The right answer to all of your questions is, "it depends". For example, a society where everyone is completely free but dies at the age of 5 is not really worth living in, nor is a society where everyone lives to 100 as a slave. Thus there is no one answer to "Is life more important than liberty?"

2 comments

>The right answer to all of your questions is, "it depends". For example, a society where everyone is completely free but dies at the age of 5 is not really worth living in, nor is a society where everyone lives to 100 as a slave. Thus there is no one answer to "Is life more important than liberty?"

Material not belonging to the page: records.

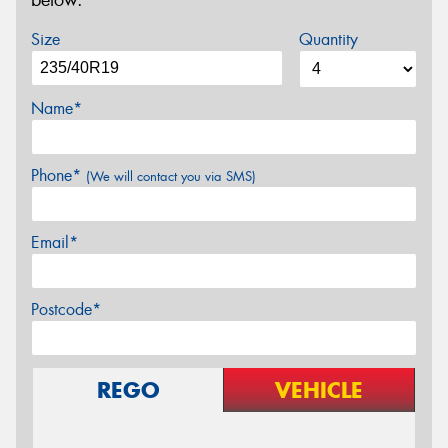
below.
Size
Quantity
Name*
Phone*
(We will contact you via SMS)
Email*
Postcode*
REGO
VEHICLE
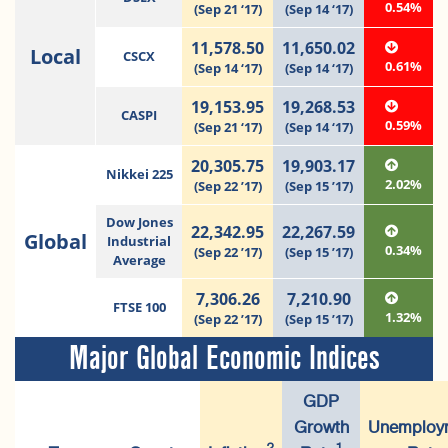
0.54%
(Sep 21 ‘17)
(Sep 14 ‘17)
11,578.50
11,650.02
Local
CSCX
0.61%
(Sep 14 ‘17)
(Sep 14 ‘17)
19,153.95
19,268.53
CASPI
0.59%
(Sep 21 ‘17)
(Sep 14 ‘17)
20,305.75
19,903.17
Nikkei 225
2.02%
(Sep 22 ’17)
(Sep 15 ’17)
Dow Jones
22,342.95
22,267.59
Global
Industrial
0.34%
(Sep 22 ’17)
(Sep 15 ’17)
Average
7,306.26
7,210.90
FTSE 100
1.32%
(Sep 22 ’17)
(Sep 15 ’17)
Major Global Economic Indices
GDP
Growth
Unemploy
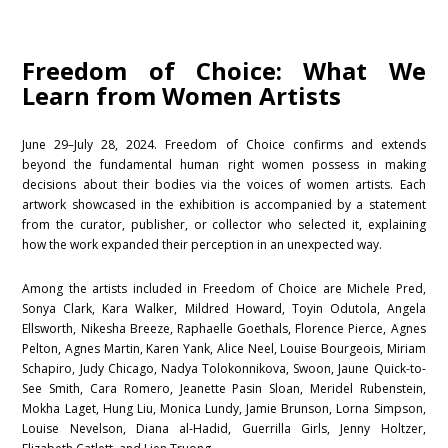
Freedom of Choice: What We
Learn from Women Artists
June 29–July 28, 2024. Freedom of Choice confirms and extends
beyond the fundamental human right women possess in making
decisions about their bodies via the voices of women artists. Each
artwork showcased in the exhibition is accompanied by a statement
from the curator, publisher, or collector who selected it, explaining
how the work expanded their perception in an unexpected way.
Among the artists included in Freedom of Choice are Michele Pred,
Sonya Clark, Kara Walker, Mildred Howard, Toyin Odutola, Angela
Ellsworth, Nikesha Breeze, Raphaelle Goethals, Florence Pierce, Agnes
Pelton, Agnes Martin, Karen Yank, Alice Neel, Louise Bourgeois, Miriam
Schapiro, Judy Chicago, Nadya Tolokonnikova, Swoon, Jaune Quick-to-
See Smith, Cara Romero, Jeanette Pasin Sloan, Meridel Rubenstein,
Mokha Laget, Hung Liu, Monica Lundy, Jamie Brunson, Lorna Simpson,
Louise Nevelson, Diana al-Hadid, Guerrilla Girls, Jenny Holtzer,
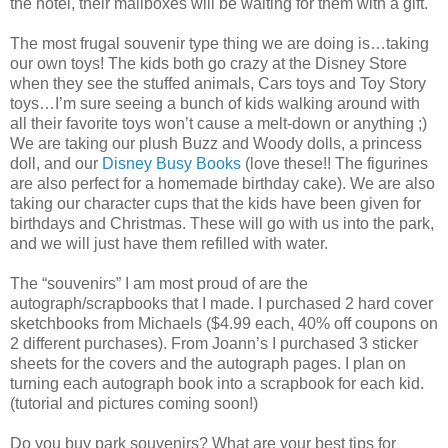
the hotel, their mailboxes will be waiting for them with a gift.
The most frugal souvenir type thing we are doing is…taking
our own toys! The kids both go crazy at the Disney Store
when they see the stuffed animals, Cars toys and Toy Story
toys…I’m sure seeing a bunch of kids walking around with
all their favorite toys won’t cause a melt-down or anything ;)
We are taking our plush Buzz and Woody dolls, a princess
doll, and our
Disney Busy Books
(love these!! The figurines
are also perfect for a homemade birthday cake). We are also
taking our character cups that the kids have been given for
birthdays and Christmas. These will go with us into the park,
and we will just have them refilled with water.
The “souvenirs” I am most proud of are the
autograph/scrapbooks that I made. I purchased 2 hard cover
sketchbooks from Michaels ($4.99 each, 40% off coupons on
2 different purchases). From Joann’s I purchased 3 sticker
sheets for the covers and the autograph pages. I plan on
turning each autograph book into a scrapbook for each kid.
(tutorial and pictures coming soon!)
Do you buy park souvenirs? What are your best tips for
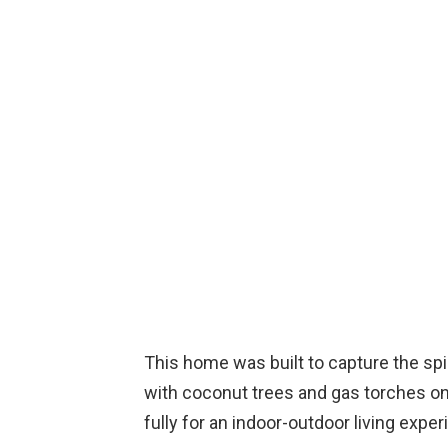
This home was built to capture the spir
with coconut trees and gas torches on
fully for an indoor-outdoor living exper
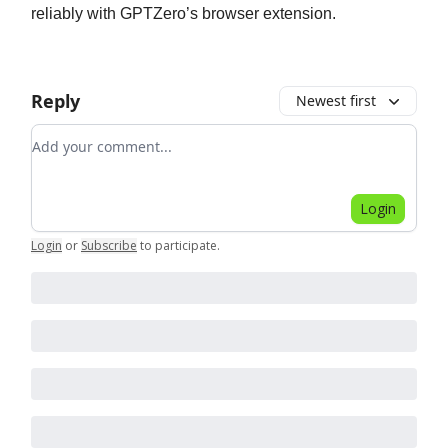
reliably with GPTZero’s browser extension.
Reply
Newest first
Add your comment
Login
Login
or
Subscribe
to participate
.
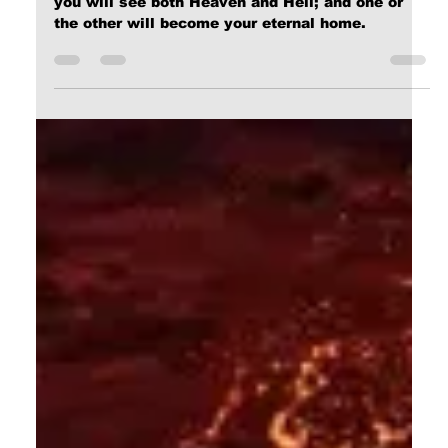
Dec 25, 2023
9 min read
The Narrow Way (Part 28): Glory!
All I can say at this point, Dear Reader, is that
you will see both Heaven and Hell; and one or
the other will become your eternal home.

I think you're missing the point.

The followup question to "It depends" is "On what?" The answer to that question is where commonality begins to form. We might not agree on the exchange rate between freedom and life expectancy, but we will likely agree that there is one.

It reminds me of an old joke:

A man asks a woman if she'd sleep with him for a million dollars. She looks him up and down, smiles, and says "sure." He then asks her if she'd do it for a dollar. She slaps him, asking what sort of girl he thinks she is. He replies she already told him what sort of girl she is and now they're just haggling.

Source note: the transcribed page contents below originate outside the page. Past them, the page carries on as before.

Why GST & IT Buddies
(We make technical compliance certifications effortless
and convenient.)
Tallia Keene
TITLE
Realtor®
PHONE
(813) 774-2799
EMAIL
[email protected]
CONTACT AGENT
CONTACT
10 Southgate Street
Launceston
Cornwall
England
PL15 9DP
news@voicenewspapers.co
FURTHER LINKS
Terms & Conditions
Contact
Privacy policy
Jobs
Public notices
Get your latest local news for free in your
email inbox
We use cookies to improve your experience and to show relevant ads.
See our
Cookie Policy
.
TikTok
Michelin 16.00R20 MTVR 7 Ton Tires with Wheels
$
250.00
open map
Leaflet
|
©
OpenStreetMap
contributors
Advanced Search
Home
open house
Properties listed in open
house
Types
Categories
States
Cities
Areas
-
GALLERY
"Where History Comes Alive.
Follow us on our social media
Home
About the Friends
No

The joke actually makes the opposite point from your point that agreement on substance is easier after agreement that a range exists.
That sounds OK, but seems like it's getting pretty distant from what I identify as "principles".
> In my opinion, principles exist as a fallback when you don't have enough information, time, or intelligence to reason something fully.

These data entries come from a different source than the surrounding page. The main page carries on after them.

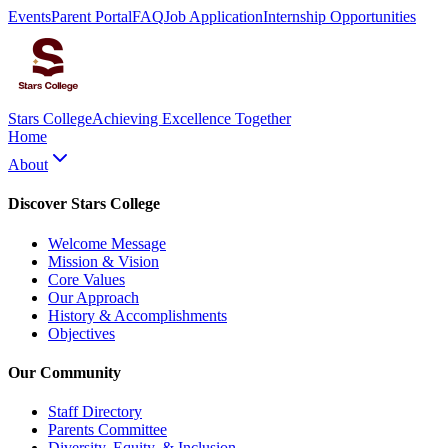
Events
Parent Portal
FAQ
Job Application
Internship Opportunities
Stars College
Achieving Excellence Together
Home
About
Discover Stars College
Welcome Message
Mission & Vision
Core Values
Our Approach
History & Accomplishments
Objectives
Our Community
Staff Directory
Parents Committee
Diversity, Equity, & Inclusion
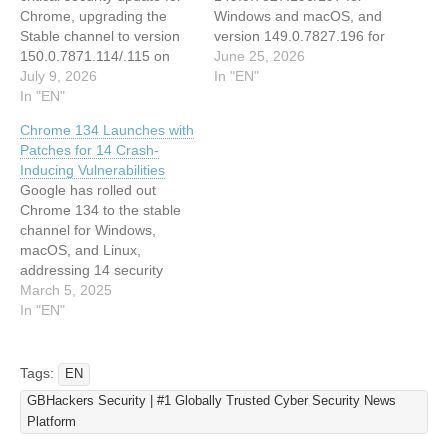
Chrome, upgrading the
Windows and macOS, and
Stable channel to version
version 149.0.7827.196 for
150.0.7871.114/.115 on
Linux. This update
June 25, 2026
Windows and macOS, and
July 9, 2026
addresses 18 security
In "EN"
to version 150.0.7871.114
In "EN"
vulnerabilities, including
on Linux. This update
several critical memory
Chrome 134 Launches with
addresses 27
safety flaws in the WebGL
Patches for 14 Crash-
vulnerabilities, including
and Autofill components.
Inducing Vulnerabilities
several critical use-after-
The announcement was
Google has rolled out
free flaws that could
made on June 23, 2026,
Chrome 134 to the stable
potentially enable remote
and the update is being
channel for Windows,
code execution. The
rolled out gradually over…
macOS, and Linux,
update will roll out
addressing 14 security
gradually over…
vulnerabilities—including
March 5, 2025
high-severity flaws that
In "EN"
could enable remote code
execution or crashes. The
update, version
Tags:
EN
134.0.6998.35 for Linux,
GBHackers Security | #1 Globally Trusted Cyber Security News
134.0.6998.35/36 for
Platform
Windows, and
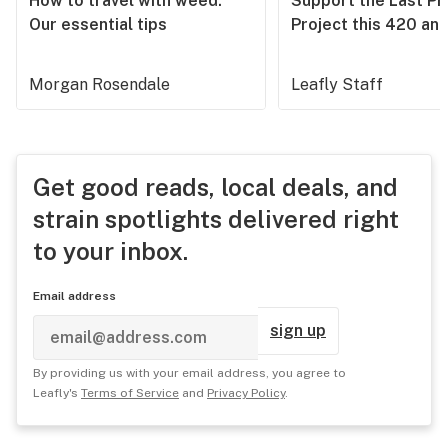
How to travel with weed:
Support the Last Pr
Our essential tips
Project this 420 an
Morgan Rosendale
Leafly Staff
Get good reads, local deals, and
strain spotlights delivered right
to your inbox.
Email address
sign up
By providing us with your email address, you agree to
Leafly's
Terms of Service
and
Privacy Policy
.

OTOH, in Heisenberg's viewpoint, scientific theories are projections of first principles onto data.

> This is because the world is not black-and-white, while principles are, so they will let you down if you rely on them too heavily.

So what about these two principles:

1. Whoever has the responsibility should have the power that goes with it.

2. Since knowledge is local, power should devolve as far as possible towards local households, neighborhoods, and communities.

Do those fit with your critique or are they something else?